- _Data to use_
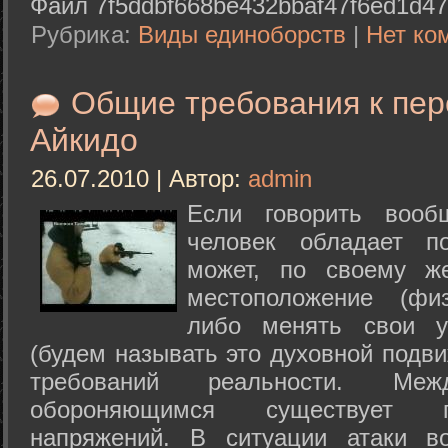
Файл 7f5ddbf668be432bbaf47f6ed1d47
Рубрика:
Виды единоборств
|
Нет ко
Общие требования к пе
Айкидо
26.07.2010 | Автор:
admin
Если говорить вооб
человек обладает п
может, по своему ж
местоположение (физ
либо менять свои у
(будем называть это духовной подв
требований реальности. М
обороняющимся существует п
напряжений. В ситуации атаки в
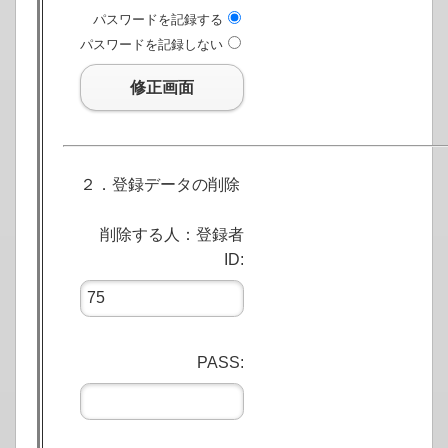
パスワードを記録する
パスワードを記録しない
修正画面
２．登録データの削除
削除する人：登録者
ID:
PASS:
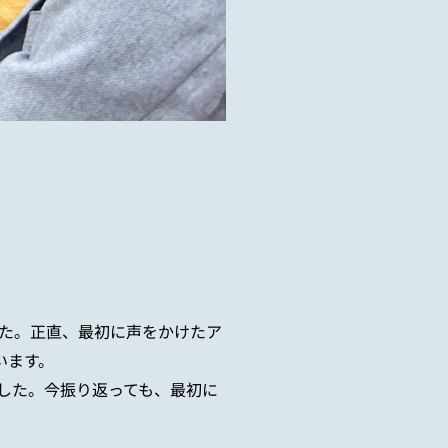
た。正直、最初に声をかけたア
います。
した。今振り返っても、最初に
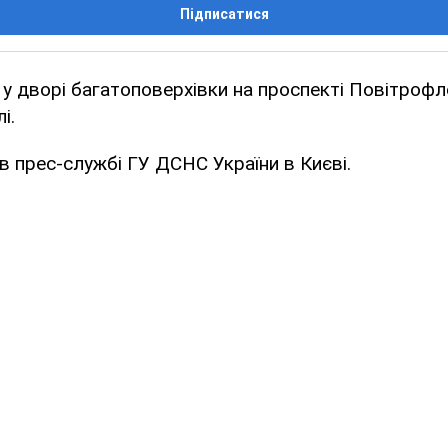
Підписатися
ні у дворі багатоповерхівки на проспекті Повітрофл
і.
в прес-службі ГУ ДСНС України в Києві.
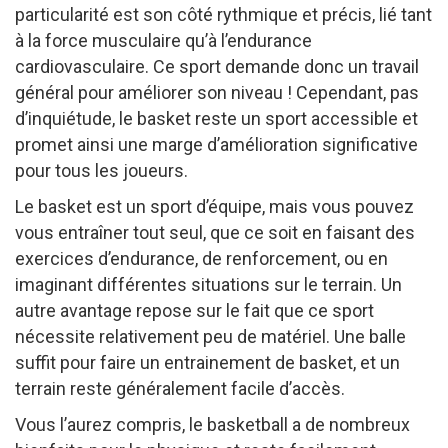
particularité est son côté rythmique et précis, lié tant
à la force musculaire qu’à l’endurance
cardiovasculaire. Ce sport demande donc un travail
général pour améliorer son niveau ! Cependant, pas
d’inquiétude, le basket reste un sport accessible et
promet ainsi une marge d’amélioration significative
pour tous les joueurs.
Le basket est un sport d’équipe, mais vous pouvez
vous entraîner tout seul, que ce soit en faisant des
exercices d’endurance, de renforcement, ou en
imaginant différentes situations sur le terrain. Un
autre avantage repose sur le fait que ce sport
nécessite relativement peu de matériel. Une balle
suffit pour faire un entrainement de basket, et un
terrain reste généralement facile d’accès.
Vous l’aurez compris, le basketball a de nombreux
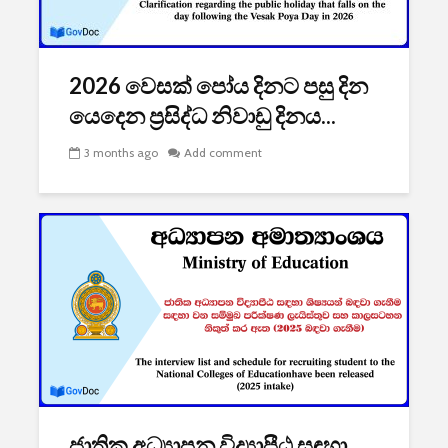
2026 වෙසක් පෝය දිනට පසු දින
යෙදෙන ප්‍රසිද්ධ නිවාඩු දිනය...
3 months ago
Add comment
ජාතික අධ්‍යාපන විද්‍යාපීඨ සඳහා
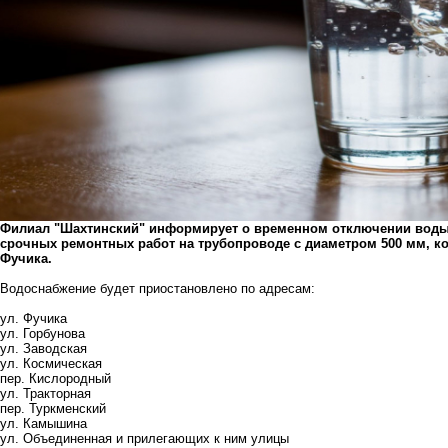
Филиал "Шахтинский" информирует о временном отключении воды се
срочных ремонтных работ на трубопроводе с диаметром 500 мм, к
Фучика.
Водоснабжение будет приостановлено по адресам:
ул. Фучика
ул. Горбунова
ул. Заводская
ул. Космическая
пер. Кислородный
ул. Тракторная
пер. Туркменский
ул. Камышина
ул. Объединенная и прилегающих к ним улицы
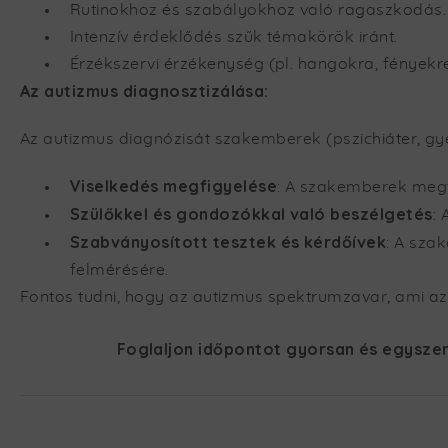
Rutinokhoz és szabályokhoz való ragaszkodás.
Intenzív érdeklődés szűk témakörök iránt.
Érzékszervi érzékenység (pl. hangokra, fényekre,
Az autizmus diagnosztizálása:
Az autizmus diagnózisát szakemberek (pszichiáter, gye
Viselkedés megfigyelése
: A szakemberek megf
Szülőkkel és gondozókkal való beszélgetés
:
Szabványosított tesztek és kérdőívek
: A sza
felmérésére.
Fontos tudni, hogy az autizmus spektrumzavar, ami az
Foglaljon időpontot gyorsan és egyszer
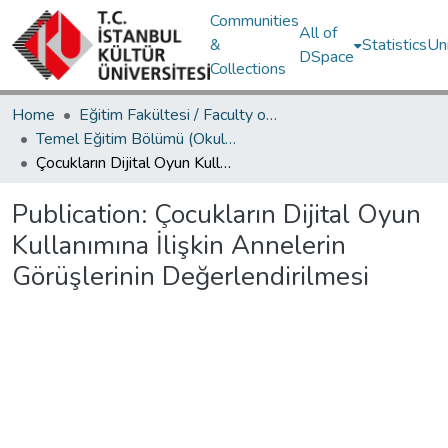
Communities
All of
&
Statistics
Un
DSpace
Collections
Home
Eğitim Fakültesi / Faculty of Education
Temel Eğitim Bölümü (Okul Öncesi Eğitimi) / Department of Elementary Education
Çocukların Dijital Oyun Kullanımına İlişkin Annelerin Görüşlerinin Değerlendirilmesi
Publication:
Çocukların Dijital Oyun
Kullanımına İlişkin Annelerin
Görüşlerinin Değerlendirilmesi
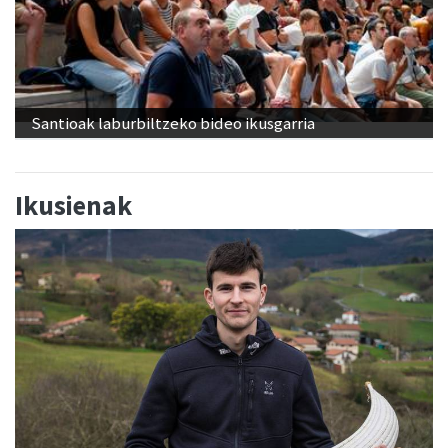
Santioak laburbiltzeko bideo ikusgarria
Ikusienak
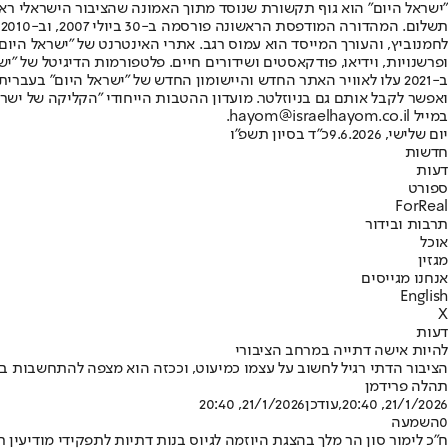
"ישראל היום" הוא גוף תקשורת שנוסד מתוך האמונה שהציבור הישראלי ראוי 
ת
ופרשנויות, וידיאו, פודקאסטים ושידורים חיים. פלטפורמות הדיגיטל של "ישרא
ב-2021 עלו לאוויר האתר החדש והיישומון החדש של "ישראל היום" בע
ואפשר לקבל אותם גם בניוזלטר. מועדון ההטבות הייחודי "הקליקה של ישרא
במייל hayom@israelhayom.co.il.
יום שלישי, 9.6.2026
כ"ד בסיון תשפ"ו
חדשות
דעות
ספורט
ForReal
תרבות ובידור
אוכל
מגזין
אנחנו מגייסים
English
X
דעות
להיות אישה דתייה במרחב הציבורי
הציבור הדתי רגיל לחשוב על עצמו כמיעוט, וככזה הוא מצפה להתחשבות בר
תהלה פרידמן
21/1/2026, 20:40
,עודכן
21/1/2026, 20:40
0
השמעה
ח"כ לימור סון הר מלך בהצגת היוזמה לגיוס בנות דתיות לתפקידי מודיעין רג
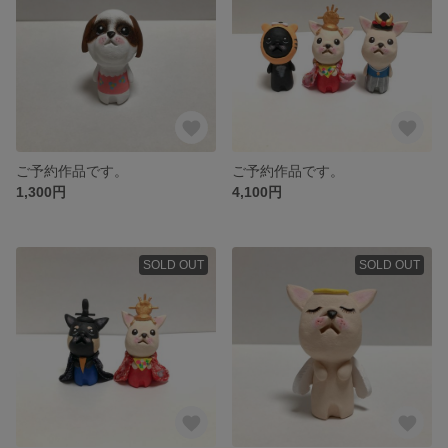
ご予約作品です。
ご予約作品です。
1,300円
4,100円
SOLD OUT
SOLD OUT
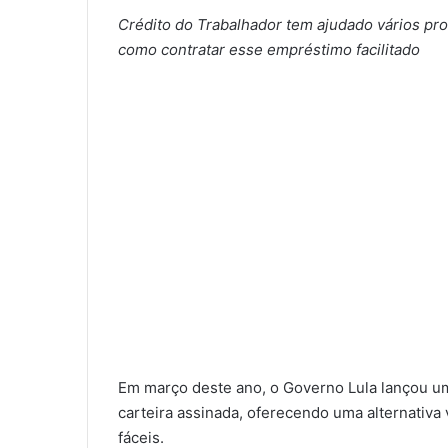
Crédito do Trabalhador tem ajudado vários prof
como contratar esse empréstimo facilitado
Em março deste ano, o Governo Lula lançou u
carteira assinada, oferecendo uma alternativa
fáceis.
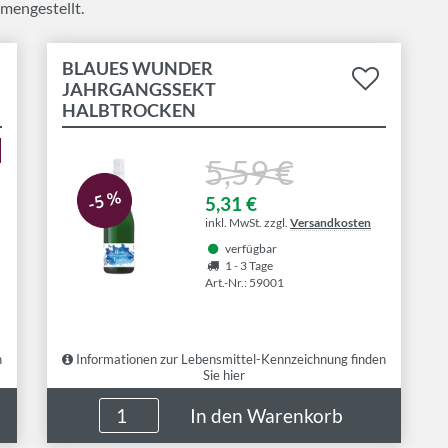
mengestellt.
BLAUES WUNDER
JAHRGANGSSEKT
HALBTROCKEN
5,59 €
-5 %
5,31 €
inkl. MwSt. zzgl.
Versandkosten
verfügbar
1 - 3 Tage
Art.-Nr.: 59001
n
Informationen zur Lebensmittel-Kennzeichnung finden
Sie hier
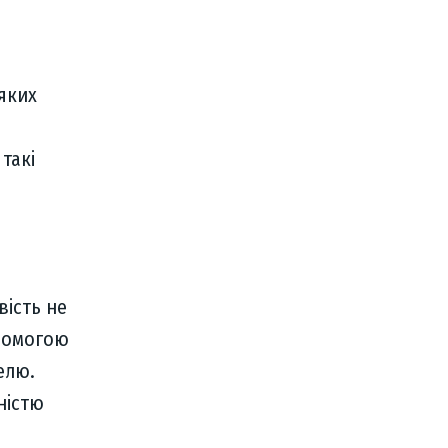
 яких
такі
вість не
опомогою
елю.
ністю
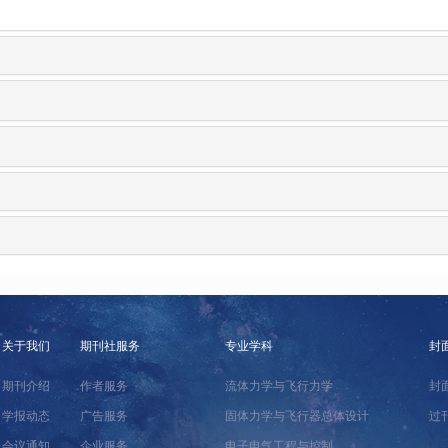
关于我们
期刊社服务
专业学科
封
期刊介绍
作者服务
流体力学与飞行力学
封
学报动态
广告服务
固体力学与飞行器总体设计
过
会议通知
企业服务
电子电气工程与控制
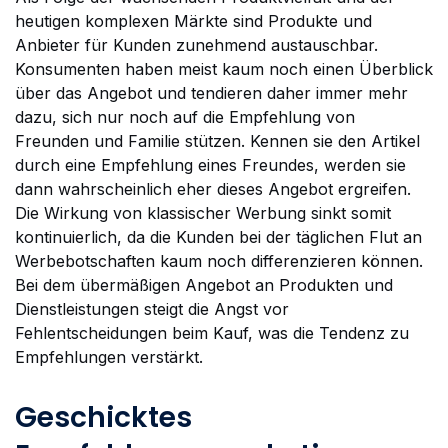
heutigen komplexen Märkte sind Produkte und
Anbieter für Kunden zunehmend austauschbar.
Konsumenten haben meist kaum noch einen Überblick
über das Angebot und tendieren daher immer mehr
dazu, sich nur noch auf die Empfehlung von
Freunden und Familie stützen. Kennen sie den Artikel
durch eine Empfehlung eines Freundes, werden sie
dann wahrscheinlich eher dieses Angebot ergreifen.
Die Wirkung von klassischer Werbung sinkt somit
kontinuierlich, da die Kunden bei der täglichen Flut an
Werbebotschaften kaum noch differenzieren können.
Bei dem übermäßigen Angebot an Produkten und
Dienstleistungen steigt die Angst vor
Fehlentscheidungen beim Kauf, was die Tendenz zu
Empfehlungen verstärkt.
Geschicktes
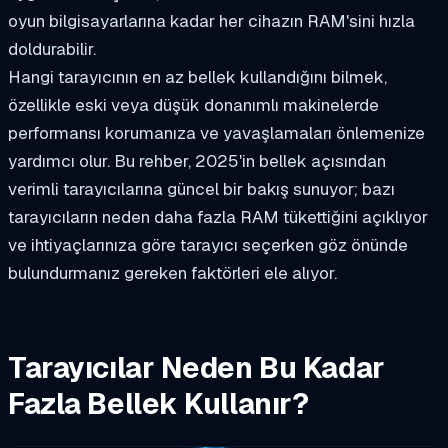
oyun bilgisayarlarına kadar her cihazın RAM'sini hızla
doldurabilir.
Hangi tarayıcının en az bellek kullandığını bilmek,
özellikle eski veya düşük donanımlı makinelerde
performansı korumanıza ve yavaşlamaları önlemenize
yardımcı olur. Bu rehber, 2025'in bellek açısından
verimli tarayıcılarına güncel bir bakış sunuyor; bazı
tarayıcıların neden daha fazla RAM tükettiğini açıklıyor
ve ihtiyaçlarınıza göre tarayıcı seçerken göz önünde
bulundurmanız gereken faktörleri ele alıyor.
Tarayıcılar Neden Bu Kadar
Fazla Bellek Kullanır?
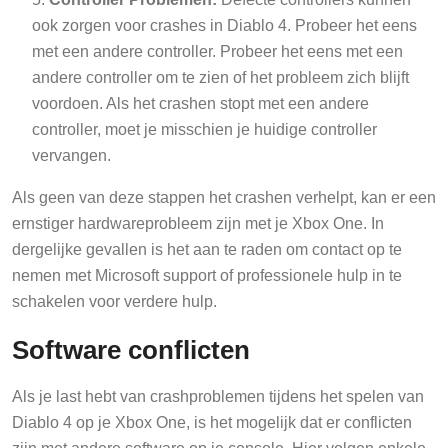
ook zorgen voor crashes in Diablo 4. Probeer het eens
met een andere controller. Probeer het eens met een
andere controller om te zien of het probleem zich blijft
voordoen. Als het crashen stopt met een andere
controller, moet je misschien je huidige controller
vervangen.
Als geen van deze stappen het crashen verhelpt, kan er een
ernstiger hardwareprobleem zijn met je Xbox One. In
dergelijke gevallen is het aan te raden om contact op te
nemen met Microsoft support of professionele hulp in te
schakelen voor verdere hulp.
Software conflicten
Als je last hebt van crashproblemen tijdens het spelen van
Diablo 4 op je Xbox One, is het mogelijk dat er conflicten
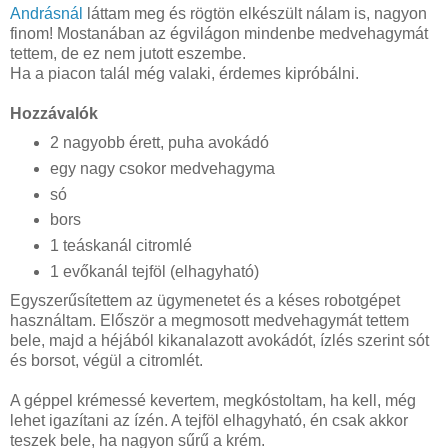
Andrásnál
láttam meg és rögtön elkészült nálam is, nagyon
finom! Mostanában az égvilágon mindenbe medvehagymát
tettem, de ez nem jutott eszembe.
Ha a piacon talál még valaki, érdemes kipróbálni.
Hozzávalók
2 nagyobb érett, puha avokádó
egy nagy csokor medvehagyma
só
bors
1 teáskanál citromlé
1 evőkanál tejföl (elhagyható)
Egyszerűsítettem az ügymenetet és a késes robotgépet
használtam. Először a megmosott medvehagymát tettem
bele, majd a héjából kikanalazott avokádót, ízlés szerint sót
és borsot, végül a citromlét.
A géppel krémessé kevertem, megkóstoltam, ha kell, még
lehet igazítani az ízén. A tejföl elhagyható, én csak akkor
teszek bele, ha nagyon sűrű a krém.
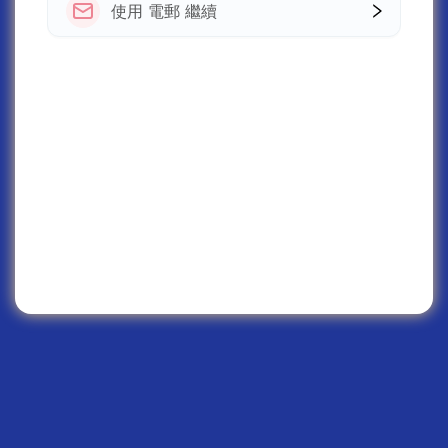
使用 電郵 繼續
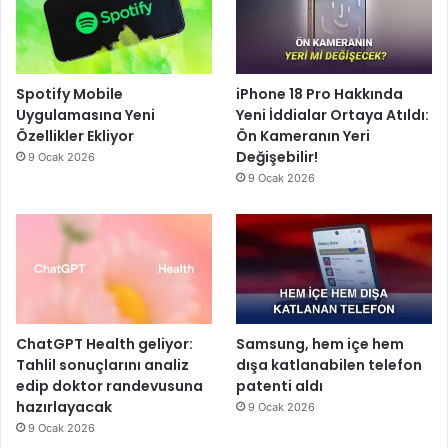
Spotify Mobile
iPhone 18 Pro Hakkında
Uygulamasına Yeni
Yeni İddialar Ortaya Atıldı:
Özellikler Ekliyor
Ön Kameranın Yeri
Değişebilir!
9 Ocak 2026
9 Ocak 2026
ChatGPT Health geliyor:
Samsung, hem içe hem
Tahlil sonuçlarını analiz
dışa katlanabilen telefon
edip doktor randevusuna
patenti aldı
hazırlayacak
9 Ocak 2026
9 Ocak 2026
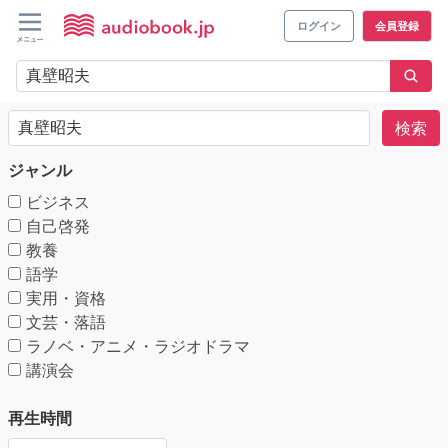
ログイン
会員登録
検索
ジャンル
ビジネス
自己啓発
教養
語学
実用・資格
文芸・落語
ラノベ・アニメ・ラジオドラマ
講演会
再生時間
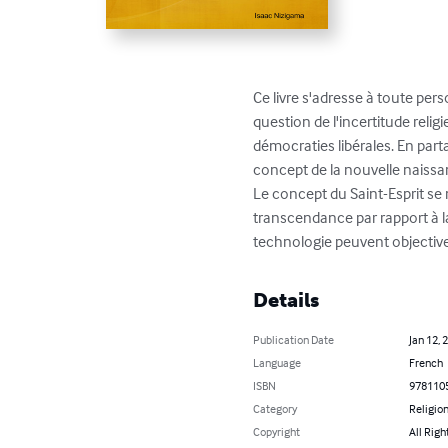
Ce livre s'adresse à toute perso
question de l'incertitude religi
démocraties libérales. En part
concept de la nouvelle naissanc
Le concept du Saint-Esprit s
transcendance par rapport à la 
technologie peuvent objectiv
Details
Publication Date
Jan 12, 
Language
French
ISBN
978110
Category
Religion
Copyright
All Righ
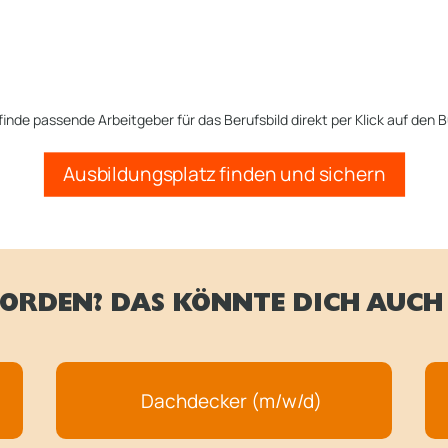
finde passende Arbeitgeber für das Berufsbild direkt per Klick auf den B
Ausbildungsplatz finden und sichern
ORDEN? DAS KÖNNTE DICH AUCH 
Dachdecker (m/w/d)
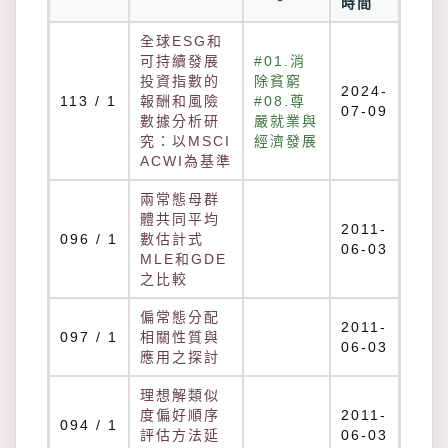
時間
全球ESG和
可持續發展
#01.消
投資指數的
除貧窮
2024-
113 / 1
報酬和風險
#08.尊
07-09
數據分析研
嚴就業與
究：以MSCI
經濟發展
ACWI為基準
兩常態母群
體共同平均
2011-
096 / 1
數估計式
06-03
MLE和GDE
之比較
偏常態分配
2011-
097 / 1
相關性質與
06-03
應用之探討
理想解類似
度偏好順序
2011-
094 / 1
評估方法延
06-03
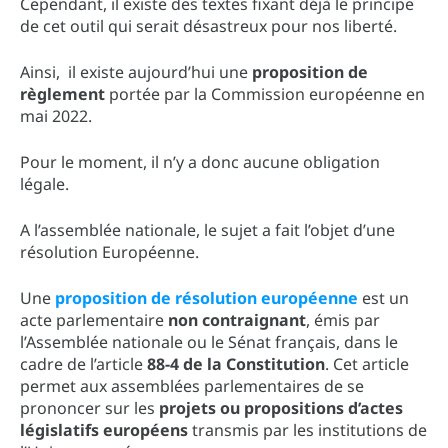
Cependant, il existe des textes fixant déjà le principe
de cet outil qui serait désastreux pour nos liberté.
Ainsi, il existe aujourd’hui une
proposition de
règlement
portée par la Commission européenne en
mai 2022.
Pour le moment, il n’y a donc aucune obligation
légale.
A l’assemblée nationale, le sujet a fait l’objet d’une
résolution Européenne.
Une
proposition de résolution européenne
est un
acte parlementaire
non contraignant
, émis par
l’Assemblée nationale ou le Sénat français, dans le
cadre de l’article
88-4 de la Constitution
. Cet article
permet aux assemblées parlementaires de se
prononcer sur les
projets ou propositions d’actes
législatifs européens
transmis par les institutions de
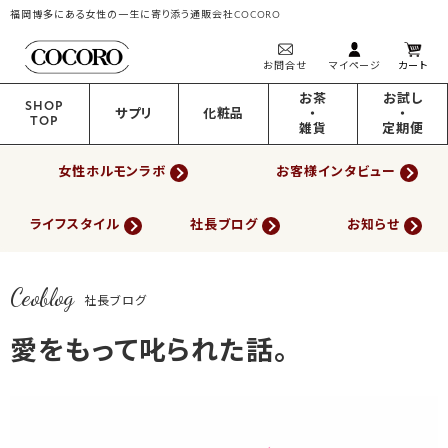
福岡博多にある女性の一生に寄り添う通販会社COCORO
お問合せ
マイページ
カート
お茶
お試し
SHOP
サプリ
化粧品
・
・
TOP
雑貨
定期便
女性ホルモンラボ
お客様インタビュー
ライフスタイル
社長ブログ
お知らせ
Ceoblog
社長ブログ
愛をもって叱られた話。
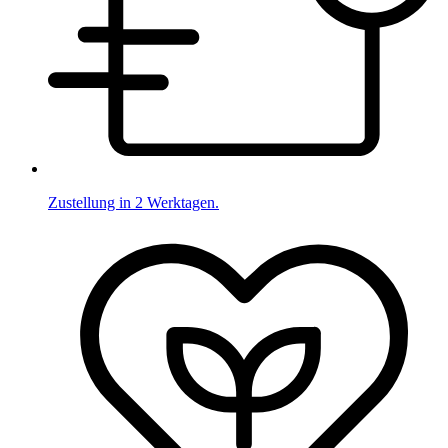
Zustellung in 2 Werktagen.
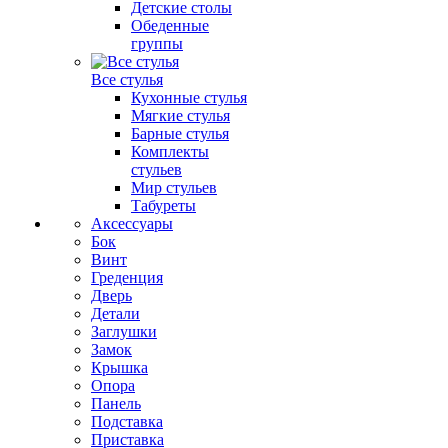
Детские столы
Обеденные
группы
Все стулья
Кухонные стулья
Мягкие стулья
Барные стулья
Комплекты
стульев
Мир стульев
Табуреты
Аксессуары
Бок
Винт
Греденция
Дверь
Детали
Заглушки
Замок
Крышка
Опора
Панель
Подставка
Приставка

- _What needs to be done_
Write out, with no pictures, only the lines from the line containing "Le concept du Saint-Esprit s" through the last line of the listing above, exactly and with both ends included.

- _Completed task_
Le concept du Saint-Esprit s
transcendance par rapport à la 
technologie peuvent objectiv
Details
Publication Date
Jan 12, 
Language
French
ISBN
978110
Category
Religion
Copyright
All Righ
finde passende Arbeitgeber für das Berufsbild direkt per Klick auf den B
Ausbildungsplatz finden und sichern
ORDEN? DAS KÖNNTE DICH AUCH 
Dachdecker (m/w/d)
時間
全球ESG和
可持續發展
#01.消
投資指數的
除貧窮
2024-
113 / 1
報酬和風險
#08.尊
07-09
數據分析研
嚴就業與
究：以MSCI
經濟發展
ACWI為基準
兩常態母群
體共同平均
2011-
096 / 1
數估計式
06-03
MLE和GDE
之比較
偏常態分配
2011-
097 / 1
相關性質與
06-03
應用之探討
理想解類似
度偏好順序
2011-
094 / 1
評估方法延
06-03
Cependant, il existe des textes fixant déjà le principe
de cet outil qui serait désastreux pour nos liberté.
Ainsi, il existe aujourd’hui une
proposition de
règlement
portée par la Commission européenne en
mai 2022.
Pour le moment, il n’y a donc aucune obligation
légale.
A l’assemblée nationale, le sujet a fait l’objet d’une
résolution Européenne.
Une
proposition de résolution européenne
est un
acte parlementaire
non contraignant
, émis par
l’Assemblée nationale ou le Sénat français, dans le
cadre de l’article
88-4 de la Constitution
. Cet article
permet aux assemblées parlementaires de se
prononcer sur les
projets ou propositions d’actes
législatifs européens
transmis par les institutions de
福岡博多にある女性の一生に寄り添う通販会社COCORO
お問合せ
マイページ
カート
お茶
お試し
SHOP
サプリ
化粧品
・
・
TOP
雑貨
定期便
女性ホルモンラボ
お客様インタビュー
ライフスタイル
社長ブログ
お知らせ
Ceoblog
社長ブログ
愛をもって叱られた話。
Zustellung in 2 Werktagen.
Детские столы
Обеденные
группы
Все стулья
Кухонные стулья
Мягкие стулья
Барные стулья
Комплекты
стульев
Мир стульев
Табуреты
Аксессуары
Бок
Винт
Греденция
Дверь
Детали
Заглушки
Замок
Крышка
Опора
Панель
Подставка
Приставка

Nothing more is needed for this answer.